I love galettes! Thanks for the recipe. One of my favorite fillings is spinach, mushrooms, and a little crumbled chevre.


----------



## frenchguycooking (Jun 24, 2013)

Steve Kroll said:


> I love galettes! Thanks for the recipe. One of my favorite fillings is spinach, mushrooms, and a little crumbled chevre.



You are welcome !
Looks delicious this way !


----------



## taxlady (Jun 24, 2013)

I never saw a recipe for them before. Thanks for the tip about letting the batter rest for an hour.

I don't add salt or wheat flour and I use milk instead of water. I will try water next time. With just buckwheat, you never get lumps because there is no gluten. I don't bother to separate the egg. I just throw everything in a bowl and whisk it by hand. It's too quick and easy by hand to be bothered with getting a food processor dirty. 

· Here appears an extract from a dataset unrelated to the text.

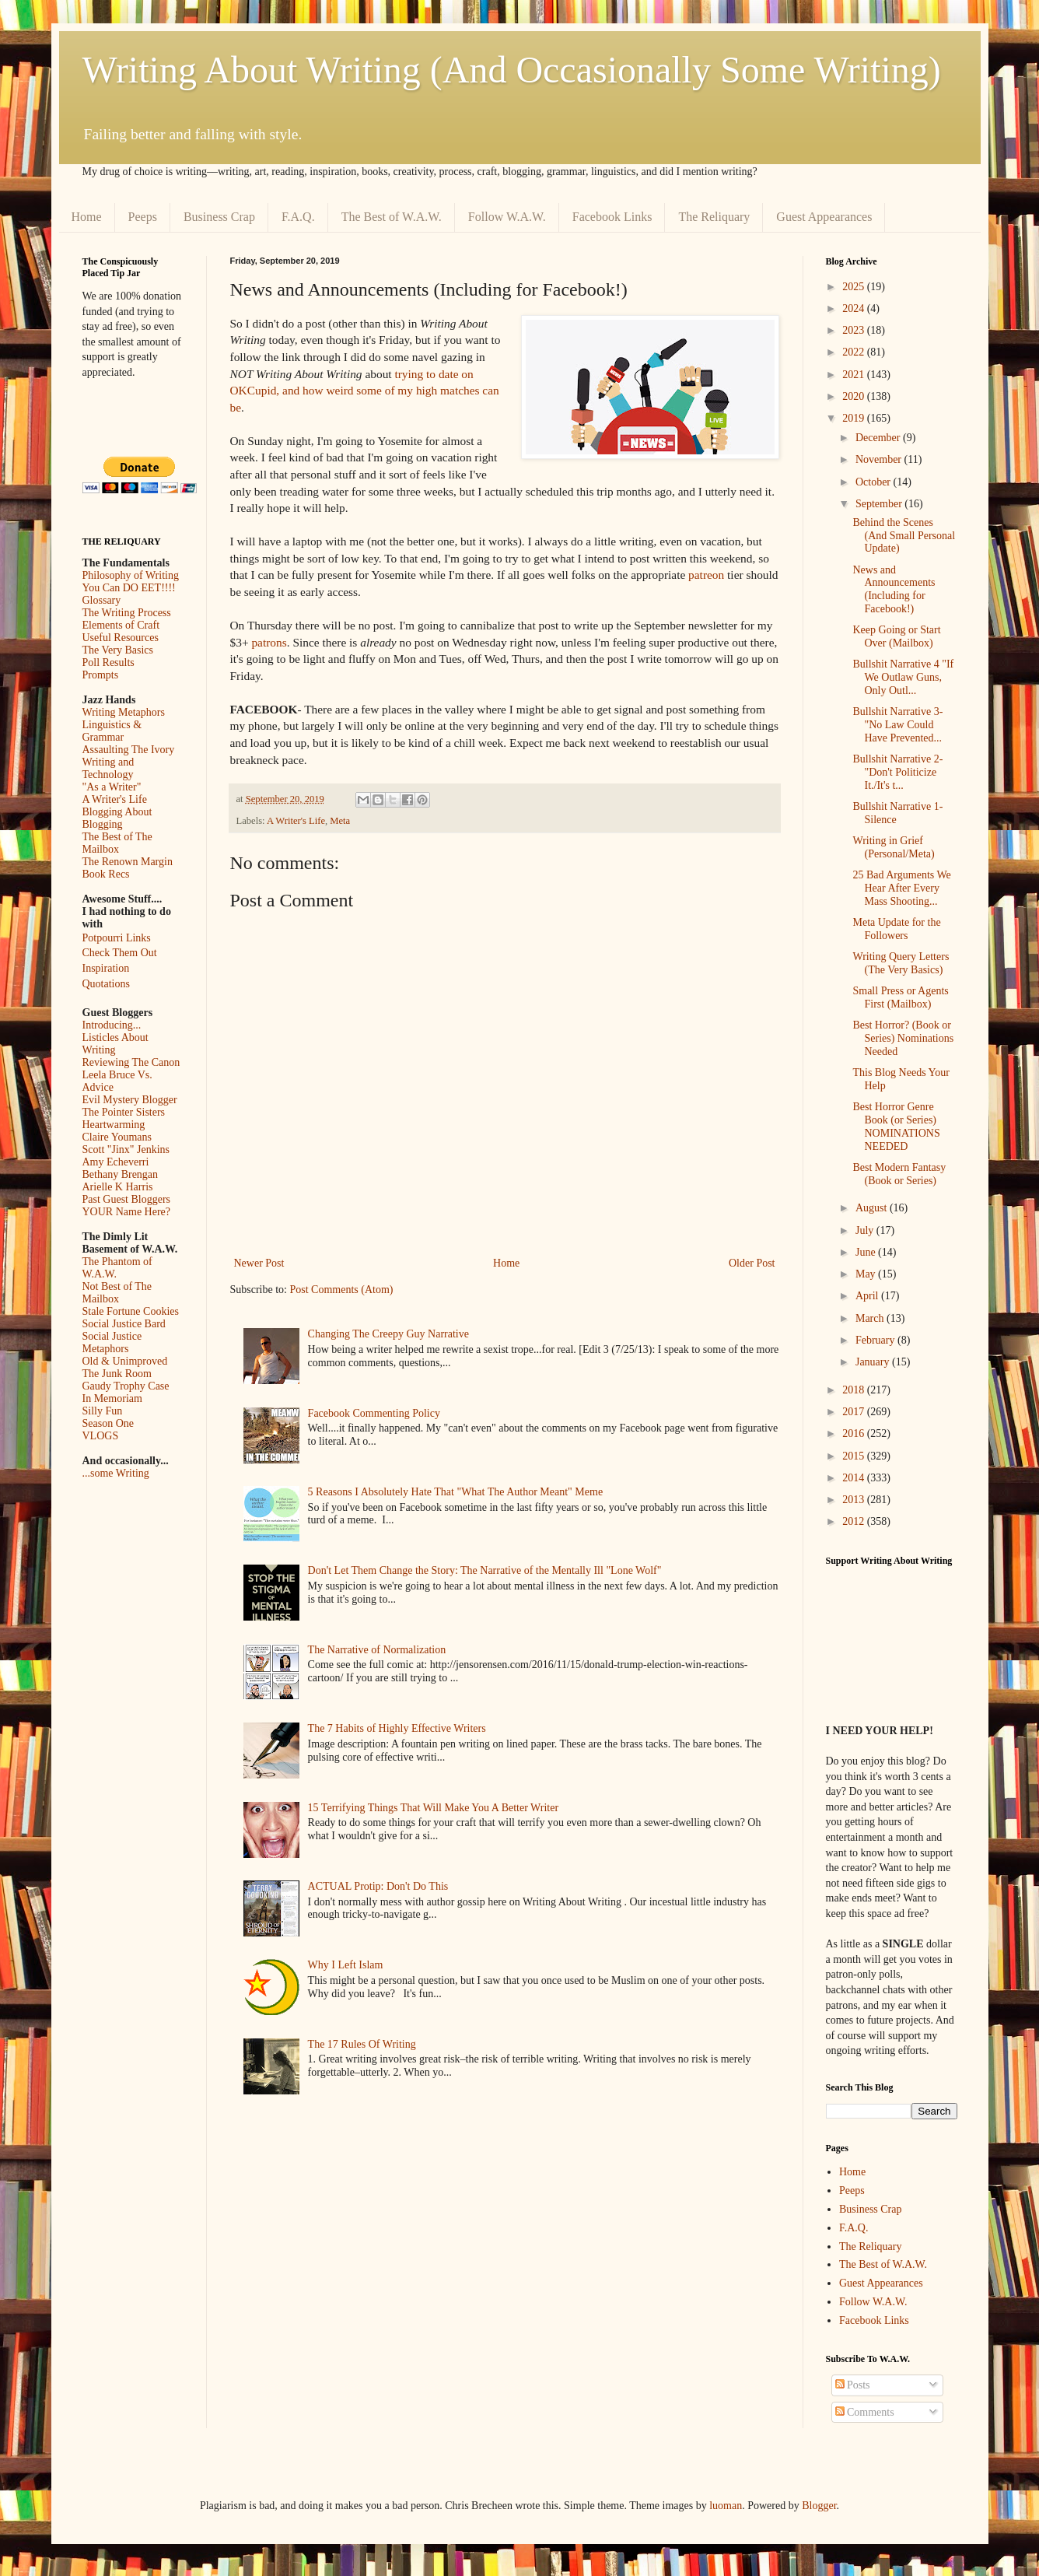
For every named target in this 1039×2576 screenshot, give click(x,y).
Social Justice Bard (124, 1324)
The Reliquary (714, 216)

I use them for Swedish pancakes - put some strawberry jam or something else fruity on the pancake;  roll it up; sprinkle with sugar; and serve 3 per person (with a knife and fork) as dessert.


----------



## Sabriana (Jun 26, 2013)

I've never made galettes. Neither have I used buckwheat flour. I have a question. Are the galettes as thin as the crepes? When I do crepes I use quite thin batter and try to make them as thin as possible.
Merci beaucoup pour cette recette!


----------



## frenchguycooking (Jun 26, 2013)

Sabriana said:


> I've never made galettes. Neither have I used buckwheat flour. I have a question. Are the galettes as thin as the crepes? When I do crepes I use quite thin batter and try to make them as thin as possible.
> Merci beaucoup pour cette recette!



Hello Sabriana,

It really depends on your liking. Thin galettes should give crispy outside and soft inside. Thinner galettes might give only crisp. But you should definitely give it a try and see what finish you like the most. 

Je vous en prie. You are welcome


----------